→ Problem
Answer with one number: the count of lines in this material that hold the word "Libro".

------------------------------------

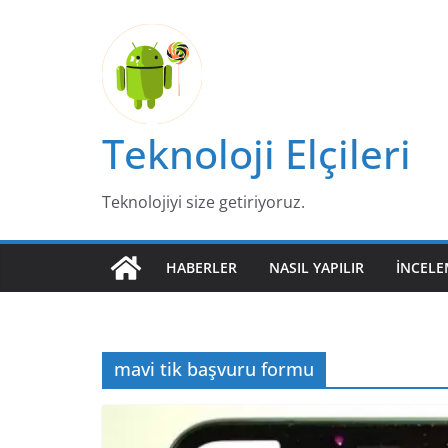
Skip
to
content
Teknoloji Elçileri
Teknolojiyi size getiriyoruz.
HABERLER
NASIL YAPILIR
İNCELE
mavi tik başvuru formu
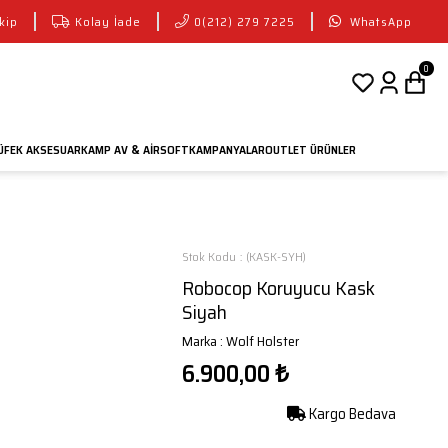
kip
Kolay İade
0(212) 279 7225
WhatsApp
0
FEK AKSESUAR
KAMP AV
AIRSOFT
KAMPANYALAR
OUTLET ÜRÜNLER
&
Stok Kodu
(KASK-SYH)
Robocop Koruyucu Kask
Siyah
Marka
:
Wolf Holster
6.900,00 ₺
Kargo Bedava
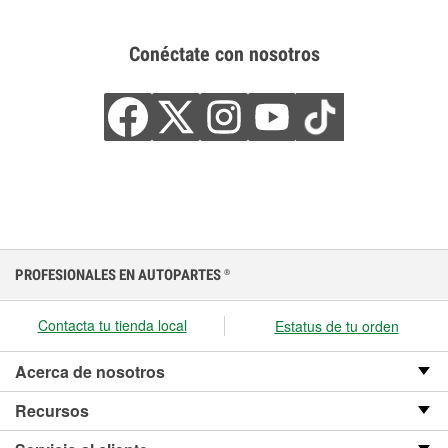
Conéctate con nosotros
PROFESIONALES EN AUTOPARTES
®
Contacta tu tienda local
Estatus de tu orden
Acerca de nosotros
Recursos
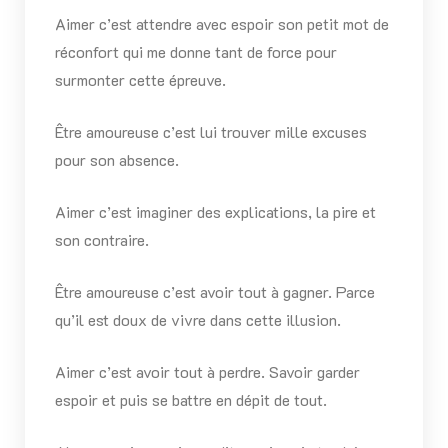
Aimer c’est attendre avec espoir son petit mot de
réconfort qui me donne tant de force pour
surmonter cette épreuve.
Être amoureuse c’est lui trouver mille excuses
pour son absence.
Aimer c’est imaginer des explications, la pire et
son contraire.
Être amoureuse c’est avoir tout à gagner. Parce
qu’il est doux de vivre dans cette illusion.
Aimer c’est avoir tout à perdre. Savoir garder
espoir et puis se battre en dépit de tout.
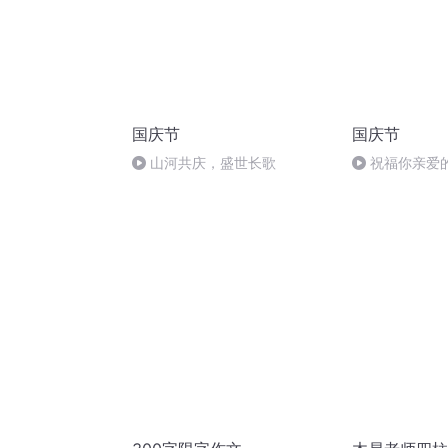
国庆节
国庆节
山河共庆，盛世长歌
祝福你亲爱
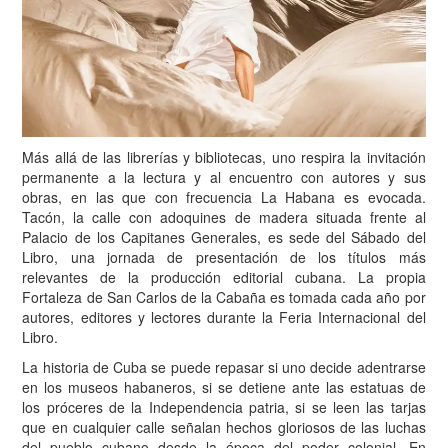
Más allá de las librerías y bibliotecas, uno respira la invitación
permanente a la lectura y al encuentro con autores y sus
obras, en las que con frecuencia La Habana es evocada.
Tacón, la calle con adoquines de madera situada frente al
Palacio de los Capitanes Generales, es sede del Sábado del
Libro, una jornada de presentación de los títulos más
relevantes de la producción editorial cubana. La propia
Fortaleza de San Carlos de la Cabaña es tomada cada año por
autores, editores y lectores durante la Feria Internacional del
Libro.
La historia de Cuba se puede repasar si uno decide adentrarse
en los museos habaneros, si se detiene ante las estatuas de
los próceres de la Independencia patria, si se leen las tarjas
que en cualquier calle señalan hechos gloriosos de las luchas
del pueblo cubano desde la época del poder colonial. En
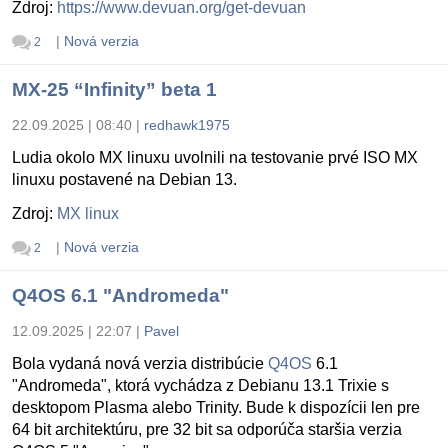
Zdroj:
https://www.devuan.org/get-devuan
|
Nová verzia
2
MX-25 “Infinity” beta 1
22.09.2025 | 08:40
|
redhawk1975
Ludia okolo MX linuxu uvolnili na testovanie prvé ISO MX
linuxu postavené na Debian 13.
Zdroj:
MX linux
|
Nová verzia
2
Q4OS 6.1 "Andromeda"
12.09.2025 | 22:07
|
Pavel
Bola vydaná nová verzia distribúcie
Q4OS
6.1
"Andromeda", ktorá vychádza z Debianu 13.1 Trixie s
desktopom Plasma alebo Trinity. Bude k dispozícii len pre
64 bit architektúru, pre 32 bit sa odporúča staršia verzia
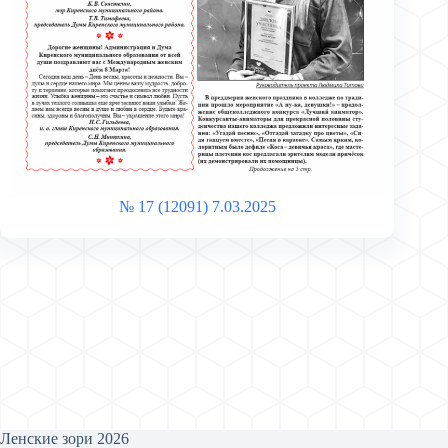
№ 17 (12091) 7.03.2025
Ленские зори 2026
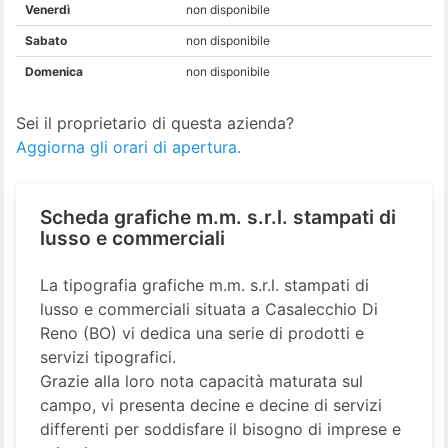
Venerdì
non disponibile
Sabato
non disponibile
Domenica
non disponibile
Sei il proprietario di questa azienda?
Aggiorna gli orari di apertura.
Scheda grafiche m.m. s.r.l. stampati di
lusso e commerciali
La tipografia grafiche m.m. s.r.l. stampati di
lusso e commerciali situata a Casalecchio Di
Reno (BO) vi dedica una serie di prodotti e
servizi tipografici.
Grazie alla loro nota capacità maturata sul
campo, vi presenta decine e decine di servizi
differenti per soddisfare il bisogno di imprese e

------------------------------------

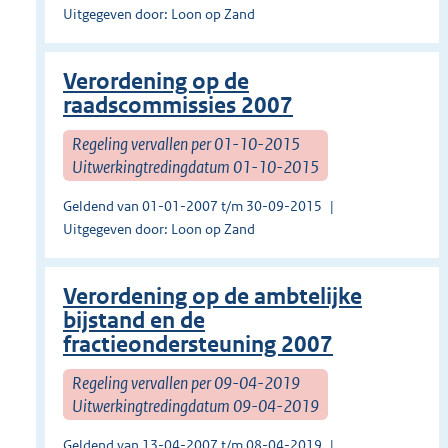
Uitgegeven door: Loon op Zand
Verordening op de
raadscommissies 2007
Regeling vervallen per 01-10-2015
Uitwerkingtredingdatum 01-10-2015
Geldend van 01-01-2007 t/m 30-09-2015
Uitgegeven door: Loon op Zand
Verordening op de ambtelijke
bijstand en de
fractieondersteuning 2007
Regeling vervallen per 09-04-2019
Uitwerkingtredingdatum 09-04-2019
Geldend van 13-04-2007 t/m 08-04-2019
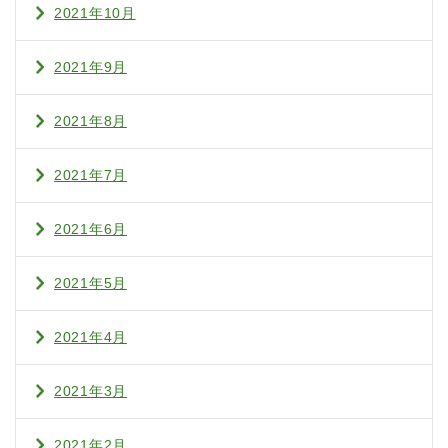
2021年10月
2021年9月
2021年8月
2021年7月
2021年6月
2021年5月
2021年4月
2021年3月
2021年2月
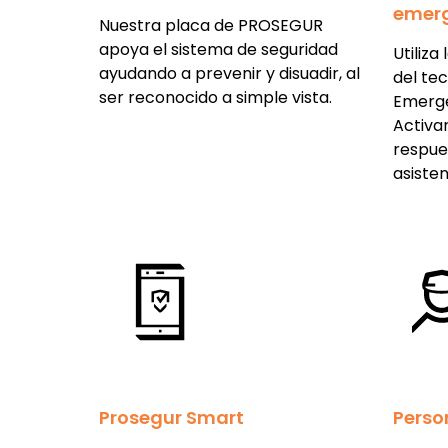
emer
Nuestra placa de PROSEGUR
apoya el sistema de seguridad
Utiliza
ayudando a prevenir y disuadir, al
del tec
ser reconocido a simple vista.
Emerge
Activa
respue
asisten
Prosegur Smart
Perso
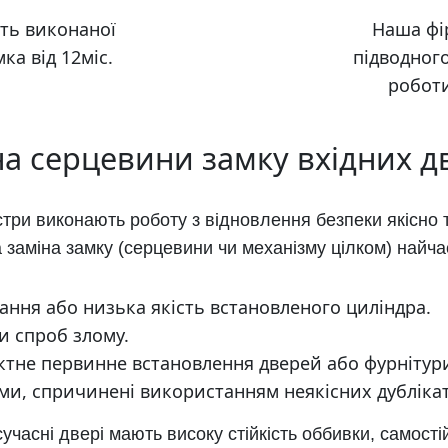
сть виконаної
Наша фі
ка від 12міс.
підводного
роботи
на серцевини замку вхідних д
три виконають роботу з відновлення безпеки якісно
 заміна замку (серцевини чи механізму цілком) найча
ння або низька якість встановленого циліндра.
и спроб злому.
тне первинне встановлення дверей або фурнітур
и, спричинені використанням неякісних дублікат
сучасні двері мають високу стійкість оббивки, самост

------------------------------------

→ Result
2